French President Emmanuel Macron, Canadian Prime Minister Justin Trudeau, and NATO Secretary General Jens Stoltenberg are expected at the event, which runs through February 16.
The list of top diplomats includes U.S. Secretary of State Mike Pompeo, Chinese Foreign Minister Wang Yi, and Iranian Foreign Minister Mohammad Javad Zarif.
The annual conference has long been a gathering of the world’s top security leaders and has occasionally been conducted during times of strained U.S.-European relations, such as during the debate over the Iraq war in early 2003.
But the current level of tension exceeds that of previous years and involves a wider range of issues, including disagreements over policies toward Iran and demands by U.S. President Donald Trump that European allies increase defense spending to ease the burden on American taxpayers.

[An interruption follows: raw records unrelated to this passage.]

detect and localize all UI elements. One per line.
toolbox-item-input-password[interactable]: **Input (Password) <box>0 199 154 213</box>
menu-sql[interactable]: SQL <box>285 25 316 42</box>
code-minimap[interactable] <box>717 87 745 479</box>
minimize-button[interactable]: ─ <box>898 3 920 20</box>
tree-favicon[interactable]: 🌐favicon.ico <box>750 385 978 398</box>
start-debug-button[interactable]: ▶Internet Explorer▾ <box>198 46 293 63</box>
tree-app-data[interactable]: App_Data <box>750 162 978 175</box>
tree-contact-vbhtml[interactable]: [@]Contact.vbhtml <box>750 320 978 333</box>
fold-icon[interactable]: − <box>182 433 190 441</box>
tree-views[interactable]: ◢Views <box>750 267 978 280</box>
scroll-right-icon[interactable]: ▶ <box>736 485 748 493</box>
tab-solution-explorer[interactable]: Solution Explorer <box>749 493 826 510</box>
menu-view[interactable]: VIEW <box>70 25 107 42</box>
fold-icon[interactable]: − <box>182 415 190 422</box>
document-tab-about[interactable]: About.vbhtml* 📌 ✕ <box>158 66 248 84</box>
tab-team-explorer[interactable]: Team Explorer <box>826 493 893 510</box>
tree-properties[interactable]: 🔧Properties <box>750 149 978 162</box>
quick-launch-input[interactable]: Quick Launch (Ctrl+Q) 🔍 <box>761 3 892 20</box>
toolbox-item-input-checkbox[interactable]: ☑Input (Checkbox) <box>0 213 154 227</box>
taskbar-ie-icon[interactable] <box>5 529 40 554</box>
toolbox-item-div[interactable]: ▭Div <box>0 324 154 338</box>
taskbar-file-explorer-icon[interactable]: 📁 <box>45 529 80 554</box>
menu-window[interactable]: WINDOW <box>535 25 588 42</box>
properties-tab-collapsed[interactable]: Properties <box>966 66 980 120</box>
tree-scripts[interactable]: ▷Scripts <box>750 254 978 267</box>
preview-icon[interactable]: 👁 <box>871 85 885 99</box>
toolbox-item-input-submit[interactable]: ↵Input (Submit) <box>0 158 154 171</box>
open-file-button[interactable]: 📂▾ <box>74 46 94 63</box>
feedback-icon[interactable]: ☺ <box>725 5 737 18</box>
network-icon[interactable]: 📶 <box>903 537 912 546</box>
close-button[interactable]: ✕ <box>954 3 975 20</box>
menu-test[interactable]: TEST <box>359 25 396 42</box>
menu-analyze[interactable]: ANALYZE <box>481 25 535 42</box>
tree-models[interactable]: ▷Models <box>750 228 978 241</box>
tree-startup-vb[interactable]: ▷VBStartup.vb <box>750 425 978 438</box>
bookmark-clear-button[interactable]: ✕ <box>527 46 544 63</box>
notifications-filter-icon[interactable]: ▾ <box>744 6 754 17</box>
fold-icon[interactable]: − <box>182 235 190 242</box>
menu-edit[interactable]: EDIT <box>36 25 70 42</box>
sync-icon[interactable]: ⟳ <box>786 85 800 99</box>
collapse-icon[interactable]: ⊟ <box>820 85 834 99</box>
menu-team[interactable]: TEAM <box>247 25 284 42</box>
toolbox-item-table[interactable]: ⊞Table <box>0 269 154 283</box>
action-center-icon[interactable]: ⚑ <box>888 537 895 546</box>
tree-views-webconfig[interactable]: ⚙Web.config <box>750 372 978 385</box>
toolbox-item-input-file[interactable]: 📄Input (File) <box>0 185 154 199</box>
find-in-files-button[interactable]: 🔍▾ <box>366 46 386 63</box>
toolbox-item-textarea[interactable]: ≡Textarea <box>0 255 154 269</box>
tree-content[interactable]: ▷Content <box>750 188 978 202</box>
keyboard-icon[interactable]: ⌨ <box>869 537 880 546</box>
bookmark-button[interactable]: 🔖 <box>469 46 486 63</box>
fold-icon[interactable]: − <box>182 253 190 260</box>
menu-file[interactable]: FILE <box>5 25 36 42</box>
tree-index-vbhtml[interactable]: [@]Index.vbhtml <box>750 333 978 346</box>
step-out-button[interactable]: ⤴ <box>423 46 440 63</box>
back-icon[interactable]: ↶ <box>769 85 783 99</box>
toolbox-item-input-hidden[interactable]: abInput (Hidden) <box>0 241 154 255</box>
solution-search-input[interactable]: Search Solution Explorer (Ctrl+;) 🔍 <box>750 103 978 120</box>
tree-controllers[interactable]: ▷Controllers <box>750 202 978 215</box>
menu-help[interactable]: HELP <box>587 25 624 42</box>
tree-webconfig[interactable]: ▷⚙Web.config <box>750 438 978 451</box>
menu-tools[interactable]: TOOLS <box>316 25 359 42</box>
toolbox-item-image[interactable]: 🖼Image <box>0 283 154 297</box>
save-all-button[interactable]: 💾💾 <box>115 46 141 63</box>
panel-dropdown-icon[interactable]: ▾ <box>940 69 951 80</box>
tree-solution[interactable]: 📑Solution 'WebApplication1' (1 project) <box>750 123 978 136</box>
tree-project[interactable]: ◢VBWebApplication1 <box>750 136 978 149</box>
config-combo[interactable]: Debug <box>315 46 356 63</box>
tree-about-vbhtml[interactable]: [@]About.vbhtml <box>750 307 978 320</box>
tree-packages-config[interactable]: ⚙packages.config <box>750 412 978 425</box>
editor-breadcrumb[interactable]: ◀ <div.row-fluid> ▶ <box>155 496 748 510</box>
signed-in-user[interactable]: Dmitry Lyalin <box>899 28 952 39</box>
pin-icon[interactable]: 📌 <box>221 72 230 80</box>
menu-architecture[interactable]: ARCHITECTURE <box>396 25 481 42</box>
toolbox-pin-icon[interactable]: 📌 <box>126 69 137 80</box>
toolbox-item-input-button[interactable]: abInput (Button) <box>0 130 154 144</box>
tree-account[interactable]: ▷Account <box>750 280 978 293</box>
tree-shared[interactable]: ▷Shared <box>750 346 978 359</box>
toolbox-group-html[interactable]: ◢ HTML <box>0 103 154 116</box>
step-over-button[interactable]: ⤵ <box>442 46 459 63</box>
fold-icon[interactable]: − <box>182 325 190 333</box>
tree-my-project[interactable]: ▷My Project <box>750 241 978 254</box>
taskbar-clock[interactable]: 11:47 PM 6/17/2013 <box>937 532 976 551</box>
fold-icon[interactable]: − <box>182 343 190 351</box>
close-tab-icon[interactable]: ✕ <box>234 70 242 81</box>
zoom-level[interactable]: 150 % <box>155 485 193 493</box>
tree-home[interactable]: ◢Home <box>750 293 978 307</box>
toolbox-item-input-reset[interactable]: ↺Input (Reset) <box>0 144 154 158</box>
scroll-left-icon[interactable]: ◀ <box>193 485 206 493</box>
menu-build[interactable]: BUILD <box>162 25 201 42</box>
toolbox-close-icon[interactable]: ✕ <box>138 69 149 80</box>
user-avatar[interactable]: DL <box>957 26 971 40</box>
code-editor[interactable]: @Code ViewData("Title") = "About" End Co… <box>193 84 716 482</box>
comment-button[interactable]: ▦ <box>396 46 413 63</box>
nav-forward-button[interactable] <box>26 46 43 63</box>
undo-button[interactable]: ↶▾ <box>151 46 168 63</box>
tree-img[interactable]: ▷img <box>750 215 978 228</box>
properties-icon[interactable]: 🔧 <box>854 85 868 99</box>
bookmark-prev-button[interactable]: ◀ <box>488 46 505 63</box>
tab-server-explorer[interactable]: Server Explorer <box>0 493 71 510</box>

Tensions could also develop within the U.S. contingent. The senior Democrat in the U.S. House of Representatives, Nancy Pelosi, is traveling to the conference, where she will be with members of Trump’s administration.

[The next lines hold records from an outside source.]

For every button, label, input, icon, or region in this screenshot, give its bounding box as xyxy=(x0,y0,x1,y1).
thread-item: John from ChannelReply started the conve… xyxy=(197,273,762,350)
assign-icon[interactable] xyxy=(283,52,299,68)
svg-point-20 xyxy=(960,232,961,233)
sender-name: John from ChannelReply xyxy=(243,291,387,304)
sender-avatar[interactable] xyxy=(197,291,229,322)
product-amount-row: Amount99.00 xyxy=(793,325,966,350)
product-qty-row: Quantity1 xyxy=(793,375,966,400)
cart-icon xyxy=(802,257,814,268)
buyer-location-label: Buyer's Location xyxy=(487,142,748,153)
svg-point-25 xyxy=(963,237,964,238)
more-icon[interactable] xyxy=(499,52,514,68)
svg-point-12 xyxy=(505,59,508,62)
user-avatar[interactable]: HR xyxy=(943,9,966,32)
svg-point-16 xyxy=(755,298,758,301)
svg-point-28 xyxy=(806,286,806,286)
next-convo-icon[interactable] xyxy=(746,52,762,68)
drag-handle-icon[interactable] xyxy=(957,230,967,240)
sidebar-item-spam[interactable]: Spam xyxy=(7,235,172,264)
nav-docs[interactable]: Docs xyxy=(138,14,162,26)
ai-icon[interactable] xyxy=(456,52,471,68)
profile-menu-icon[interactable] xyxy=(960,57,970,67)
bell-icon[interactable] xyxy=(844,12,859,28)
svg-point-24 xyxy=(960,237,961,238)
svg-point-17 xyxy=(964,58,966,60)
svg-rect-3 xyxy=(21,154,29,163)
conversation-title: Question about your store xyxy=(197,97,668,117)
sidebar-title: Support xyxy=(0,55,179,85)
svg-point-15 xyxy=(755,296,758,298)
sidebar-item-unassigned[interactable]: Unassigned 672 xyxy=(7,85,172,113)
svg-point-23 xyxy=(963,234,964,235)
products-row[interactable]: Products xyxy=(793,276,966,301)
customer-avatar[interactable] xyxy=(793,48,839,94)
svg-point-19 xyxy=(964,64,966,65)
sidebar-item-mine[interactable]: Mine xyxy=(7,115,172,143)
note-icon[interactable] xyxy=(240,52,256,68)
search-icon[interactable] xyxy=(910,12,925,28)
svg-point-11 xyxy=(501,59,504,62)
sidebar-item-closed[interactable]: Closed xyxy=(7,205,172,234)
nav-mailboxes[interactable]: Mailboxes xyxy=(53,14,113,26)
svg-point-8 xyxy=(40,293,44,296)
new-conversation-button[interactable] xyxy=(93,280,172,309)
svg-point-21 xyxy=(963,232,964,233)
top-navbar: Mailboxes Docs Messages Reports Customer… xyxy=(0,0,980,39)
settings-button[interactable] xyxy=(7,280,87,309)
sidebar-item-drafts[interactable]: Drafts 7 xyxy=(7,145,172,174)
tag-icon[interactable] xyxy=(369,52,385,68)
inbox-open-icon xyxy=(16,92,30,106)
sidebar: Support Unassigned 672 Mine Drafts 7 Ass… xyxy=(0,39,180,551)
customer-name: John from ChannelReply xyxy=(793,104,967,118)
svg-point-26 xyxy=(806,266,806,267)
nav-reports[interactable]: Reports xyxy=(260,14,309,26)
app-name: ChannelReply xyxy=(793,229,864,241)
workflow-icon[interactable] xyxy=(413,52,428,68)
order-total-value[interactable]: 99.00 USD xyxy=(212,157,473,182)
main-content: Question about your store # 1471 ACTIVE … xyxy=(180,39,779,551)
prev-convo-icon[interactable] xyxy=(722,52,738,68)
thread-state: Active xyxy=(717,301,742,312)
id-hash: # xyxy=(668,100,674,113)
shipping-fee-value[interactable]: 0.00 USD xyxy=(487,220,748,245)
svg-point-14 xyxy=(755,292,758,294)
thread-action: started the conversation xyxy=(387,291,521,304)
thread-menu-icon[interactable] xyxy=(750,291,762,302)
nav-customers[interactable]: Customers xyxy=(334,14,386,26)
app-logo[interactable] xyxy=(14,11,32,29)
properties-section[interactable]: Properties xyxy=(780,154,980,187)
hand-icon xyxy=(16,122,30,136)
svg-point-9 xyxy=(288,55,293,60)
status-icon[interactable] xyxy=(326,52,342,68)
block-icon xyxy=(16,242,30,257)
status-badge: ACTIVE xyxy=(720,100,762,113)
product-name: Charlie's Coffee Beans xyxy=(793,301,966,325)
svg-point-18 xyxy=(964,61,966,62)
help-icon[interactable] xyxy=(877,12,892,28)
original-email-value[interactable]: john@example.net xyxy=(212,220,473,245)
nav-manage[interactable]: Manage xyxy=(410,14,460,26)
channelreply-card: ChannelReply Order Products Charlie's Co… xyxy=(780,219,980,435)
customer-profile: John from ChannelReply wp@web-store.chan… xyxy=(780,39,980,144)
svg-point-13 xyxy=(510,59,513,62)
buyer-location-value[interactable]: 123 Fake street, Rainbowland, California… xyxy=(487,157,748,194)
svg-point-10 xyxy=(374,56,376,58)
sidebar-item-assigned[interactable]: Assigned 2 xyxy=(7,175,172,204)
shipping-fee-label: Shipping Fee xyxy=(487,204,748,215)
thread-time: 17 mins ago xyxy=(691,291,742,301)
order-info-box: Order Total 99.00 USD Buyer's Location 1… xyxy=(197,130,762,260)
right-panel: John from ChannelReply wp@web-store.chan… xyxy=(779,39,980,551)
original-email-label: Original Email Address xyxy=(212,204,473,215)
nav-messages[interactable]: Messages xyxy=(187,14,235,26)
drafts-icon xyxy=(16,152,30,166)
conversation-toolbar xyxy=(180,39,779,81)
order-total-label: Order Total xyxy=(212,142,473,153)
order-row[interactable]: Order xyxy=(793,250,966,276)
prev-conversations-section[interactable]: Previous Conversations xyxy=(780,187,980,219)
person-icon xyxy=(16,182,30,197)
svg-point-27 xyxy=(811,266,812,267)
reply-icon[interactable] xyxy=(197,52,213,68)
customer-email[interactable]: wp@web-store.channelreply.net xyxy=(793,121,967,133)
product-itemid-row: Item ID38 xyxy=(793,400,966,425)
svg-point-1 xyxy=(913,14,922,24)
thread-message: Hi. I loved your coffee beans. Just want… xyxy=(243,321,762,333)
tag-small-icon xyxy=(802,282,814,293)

The California lawmaker played a key role in the impeachment effort against Trump, who was acquitted of two articles in a Senate trial.

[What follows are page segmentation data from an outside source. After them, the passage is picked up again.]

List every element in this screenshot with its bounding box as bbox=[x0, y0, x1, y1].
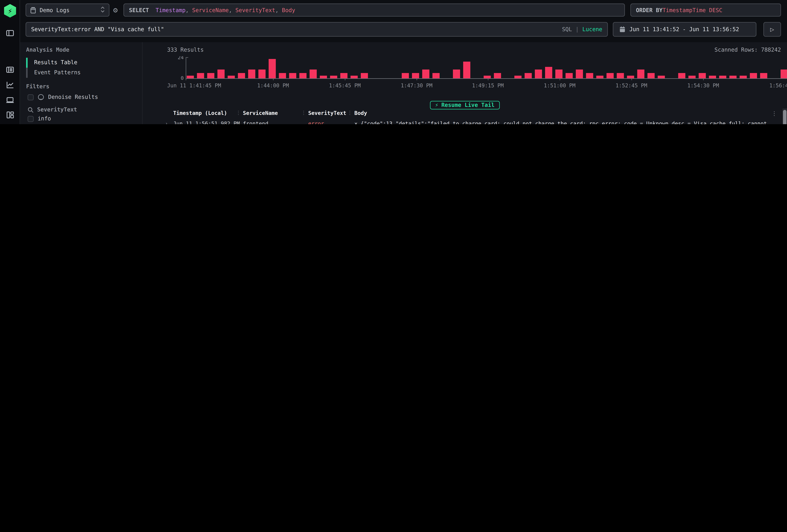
source-select-value: Demo Logs bbox=[40, 7, 69, 13]
cell-body: × {"code":13,"details":"failed to charge… bbox=[354, 120, 787, 124]
load-more-severitytext[interactable]: Load more bbox=[27, 124, 65, 124]
row-expand-chevron-icon[interactable]: › bbox=[165, 120, 173, 124]
run-query-button[interactable]: ▷ bbox=[763, 22, 781, 37]
app-window: ⚡ ? U Demo Logs ⚙ SELECT Timestamp, Serv bbox=[0, 0, 787, 124]
col-servicename[interactable]: ServiceName⋮ bbox=[243, 108, 308, 118]
column-resize-icon[interactable]: ⋮ bbox=[301, 108, 306, 118]
analysis-mode-heading: Analysis Mode bbox=[26, 47, 69, 53]
x-axis-tick-label: 1:54:30 PM bbox=[687, 82, 719, 88]
cell-servicename: frontend bbox=[243, 120, 308, 124]
chart-explorer-icon[interactable] bbox=[5, 80, 15, 89]
search-query-value: SeverityText:error AND "Visa cache full" bbox=[31, 26, 164, 33]
col-timestamp[interactable]: Timestamp (Local)⋮ bbox=[173, 108, 243, 118]
lightning-icon: ⚡ bbox=[435, 102, 438, 108]
source-select[interactable]: Demo Logs bbox=[26, 3, 110, 17]
left-nav-rail: ⚡ ? U bbox=[0, 0, 20, 124]
x-axis-tick-label: 1:44:00 PM bbox=[257, 82, 289, 88]
column-resize-icon[interactable]: ⋮ bbox=[236, 108, 241, 118]
x-axis-tick-label: Jun 11 1:41:45 PM bbox=[167, 82, 221, 88]
filter-group-name: SeverityText bbox=[37, 106, 77, 113]
select-fields: Timestamp, ServiceName, SeverityText, Bo… bbox=[149, 7, 295, 13]
search-icon[interactable] bbox=[27, 107, 34, 113]
sessions-icon[interactable] bbox=[5, 95, 15, 104]
order-by-input[interactable]: ORDER BY TimestampTime DESC bbox=[631, 3, 781, 17]
language-toggle-divider: | bbox=[575, 26, 579, 33]
svg-text:24: 24 bbox=[178, 56, 184, 60]
results-histogram[interactable]: 240 bbox=[167, 56, 787, 80]
order-by-keyword: ORDER BY bbox=[636, 7, 662, 13]
resume-live-tail-button[interactable]: ⚡ Resume Live Tail bbox=[430, 101, 499, 109]
cell-timestamp: Jun 11 1:56:51.982 PM bbox=[173, 120, 243, 124]
denoise-icon bbox=[38, 94, 44, 100]
play-icon: ▷ bbox=[770, 27, 774, 32]
table-row[interactable]: ›Jun 11 1:56:51.982 PMfrontenderror× {"c… bbox=[143, 120, 787, 124]
svg-text:0: 0 bbox=[181, 75, 184, 80]
search-logs-icon[interactable] bbox=[5, 65, 15, 74]
col-body[interactable]: Body bbox=[354, 108, 787, 118]
results-count: 333 Results bbox=[167, 47, 204, 53]
select-keyword: SELECT bbox=[129, 7, 149, 13]
language-toggle-sql[interactable]: SQL bbox=[562, 26, 572, 33]
source-settings-gear-icon[interactable]: ⚙ bbox=[111, 5, 120, 15]
time-range-picker[interactable]: Jun 11 13:41:52 - Jun 11 13:56:52 bbox=[613, 22, 756, 37]
results-table: Timestamp (Local)⋮ ServiceName⋮ Severity… bbox=[143, 108, 787, 124]
col-severitytext[interactable]: SeverityText⋮ bbox=[308, 108, 354, 118]
time-range-value: Jun 11 13:41:52 - Jun 11 13:56:52 bbox=[630, 26, 739, 33]
x-axis-tick-label: 1:56:45 PM bbox=[769, 82, 787, 88]
collapse-sidebar-icon[interactable] bbox=[5, 29, 15, 38]
denoise-label: Denoise Results bbox=[48, 94, 98, 100]
search-query-input[interactable]: SeverityText:error AND "Visa cache full"… bbox=[26, 22, 608, 37]
filters-sidebar: Analysis Mode Results Table Event Patter… bbox=[20, 42, 142, 124]
x-axis-tick-label: 1:51:00 PM bbox=[544, 82, 576, 88]
scrollbar-thumb[interactable] bbox=[783, 110, 786, 124]
scanned-rows: Scanned Rows: 788242 bbox=[715, 47, 781, 53]
select-columns-input[interactable]: SELECT Timestamp, ServiceName, SeverityT… bbox=[123, 3, 625, 17]
table-header-row: Timestamp (Local)⋮ ServiceName⋮ Severity… bbox=[143, 108, 787, 118]
filter-option-info[interactable]: info bbox=[27, 115, 51, 122]
cell-severitytext: error bbox=[308, 120, 354, 124]
x-axis-tick-label: 1:49:15 PM bbox=[472, 82, 504, 88]
x-axis-tick-label: 1:47:30 PM bbox=[401, 82, 432, 88]
filter-group-severitytext: SeverityText bbox=[27, 106, 77, 113]
order-by-value: TimestampTime DESC bbox=[662, 7, 722, 13]
x-axis-tick-label: 1:52:45 PM bbox=[616, 82, 647, 88]
load-more-label: Load more bbox=[36, 124, 65, 124]
database-icon bbox=[30, 7, 36, 13]
filters-heading: Filters bbox=[26, 83, 49, 90]
column-resize-icon[interactable]: ⋮ bbox=[347, 108, 353, 118]
filter-option-label: info bbox=[38, 115, 51, 122]
dashboards-icon[interactable] bbox=[5, 110, 15, 120]
mode-results-table[interactable]: Results Table bbox=[26, 58, 136, 68]
calendar-icon bbox=[619, 26, 625, 33]
x-axis-tick-label: 1:45:45 PM bbox=[329, 82, 361, 88]
resume-live-tail-label: Resume Live Tail bbox=[441, 102, 494, 108]
results-main: 333 Results Scanned Rows: 788242 240 Jun… bbox=[143, 42, 787, 124]
denoise-results-row[interactable]: Denoise Results bbox=[27, 94, 98, 100]
language-toggle-lucene[interactable]: Lucene bbox=[582, 26, 602, 33]
select-chevrons-icon bbox=[101, 6, 105, 14]
info-checkbox[interactable] bbox=[27, 116, 34, 122]
app-logo-icon[interactable]: ⚡ bbox=[4, 4, 16, 18]
content-area: Analysis Mode Results Table Event Patter… bbox=[20, 42, 787, 124]
histogram-x-axis-labels: Jun 11 1:41:45 PM1:44:00 PM1:45:45 PM1:4… bbox=[167, 82, 787, 88]
denoise-checkbox[interactable] bbox=[27, 94, 34, 100]
table-scrollbar[interactable] bbox=[783, 108, 787, 124]
mode-event-patterns[interactable]: Event Patterns bbox=[26, 68, 136, 78]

Pompeo and U.S. defense chief Mark Esper are likely to participate in what could be the major event In Munich when they meet Afghan President Ashraf Ghani on the sidelines of the conference.
Participants in talks between U.S. and Taliban negotiators have given strong indications that a seven-day “reduction in violence” agreement that would lead to formal negotiations between Afghanistan’s warring factions is close.
Ahead of the conference, conference Chairman Wolfgang Ischinger focused on two war-torn nations, saying he was “deeply troubled” about the “unforgivable failure” of the international community Syria, and he expressed disappointment that a Libya peace plan negotiated recently in Berlin had not gained ground.
“We have more crises, more serious crises, more horrific events than one can actually imagine,” he said.
Protests are expected at the event, and some 3,900 police are set to be deployed to the site to help provide security.